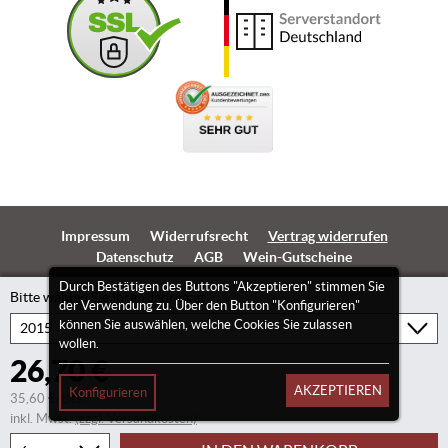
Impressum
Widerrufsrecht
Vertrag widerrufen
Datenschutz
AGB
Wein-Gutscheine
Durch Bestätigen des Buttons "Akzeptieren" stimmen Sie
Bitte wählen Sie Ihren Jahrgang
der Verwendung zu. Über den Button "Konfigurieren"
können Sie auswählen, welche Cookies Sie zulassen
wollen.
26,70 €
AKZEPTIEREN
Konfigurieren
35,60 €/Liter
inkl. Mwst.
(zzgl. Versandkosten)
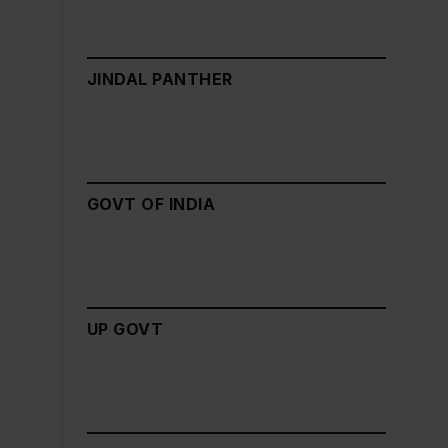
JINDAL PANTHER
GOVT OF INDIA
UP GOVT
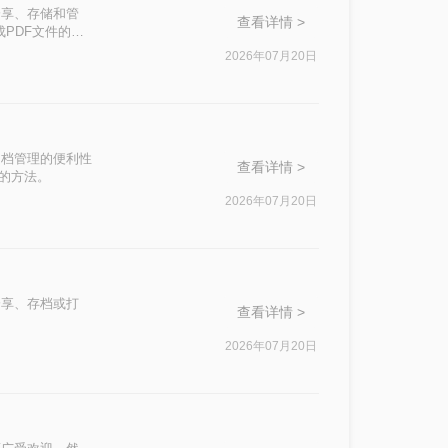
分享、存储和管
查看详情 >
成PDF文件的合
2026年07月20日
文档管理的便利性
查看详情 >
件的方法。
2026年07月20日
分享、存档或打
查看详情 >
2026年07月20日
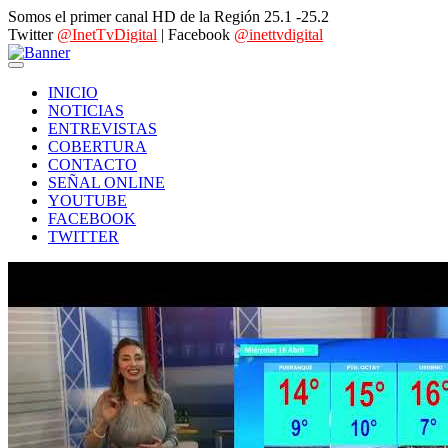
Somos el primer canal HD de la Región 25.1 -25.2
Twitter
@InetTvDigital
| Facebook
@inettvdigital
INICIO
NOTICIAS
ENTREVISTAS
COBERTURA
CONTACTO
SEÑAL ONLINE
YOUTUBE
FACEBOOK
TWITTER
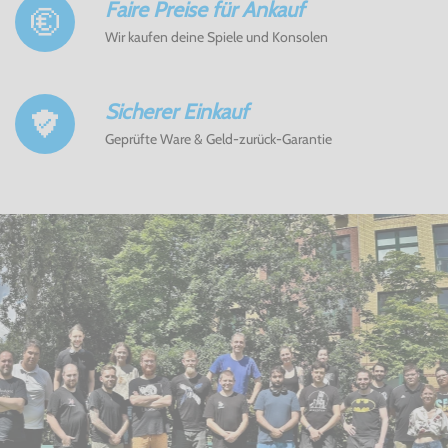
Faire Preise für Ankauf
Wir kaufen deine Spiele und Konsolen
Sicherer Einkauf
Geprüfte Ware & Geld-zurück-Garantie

·····

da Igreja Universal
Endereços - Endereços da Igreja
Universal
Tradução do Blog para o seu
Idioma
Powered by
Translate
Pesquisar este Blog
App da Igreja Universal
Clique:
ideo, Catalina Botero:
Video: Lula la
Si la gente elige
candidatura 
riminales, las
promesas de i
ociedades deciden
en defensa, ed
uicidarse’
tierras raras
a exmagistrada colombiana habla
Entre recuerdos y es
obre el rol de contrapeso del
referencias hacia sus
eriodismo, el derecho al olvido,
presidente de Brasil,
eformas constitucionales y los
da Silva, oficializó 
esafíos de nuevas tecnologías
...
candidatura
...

·····

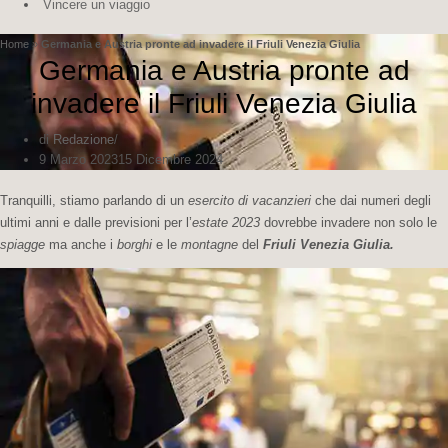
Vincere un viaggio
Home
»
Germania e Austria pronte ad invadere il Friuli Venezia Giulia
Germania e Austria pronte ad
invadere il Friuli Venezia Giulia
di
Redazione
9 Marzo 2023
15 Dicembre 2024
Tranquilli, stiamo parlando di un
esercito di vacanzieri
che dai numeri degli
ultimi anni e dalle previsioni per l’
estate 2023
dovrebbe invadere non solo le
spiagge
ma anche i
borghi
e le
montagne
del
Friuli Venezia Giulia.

·····

__ASSIGNMENT__
In the material above, find the line containing "che dai numeri degli" and the line containing "Friuli Venezia Giulia.", then write out exactly those two lines and every line between them, and nothing more.

__RESPONSE TO THE EXERCISE__
che dai numeri degli
ultimi anni e dalle previsioni per l’
estate 2023
dovrebbe invadere non solo le
spiagge
ma anche i
borghi
e le
montagne
del
Friuli Venezia Giulia.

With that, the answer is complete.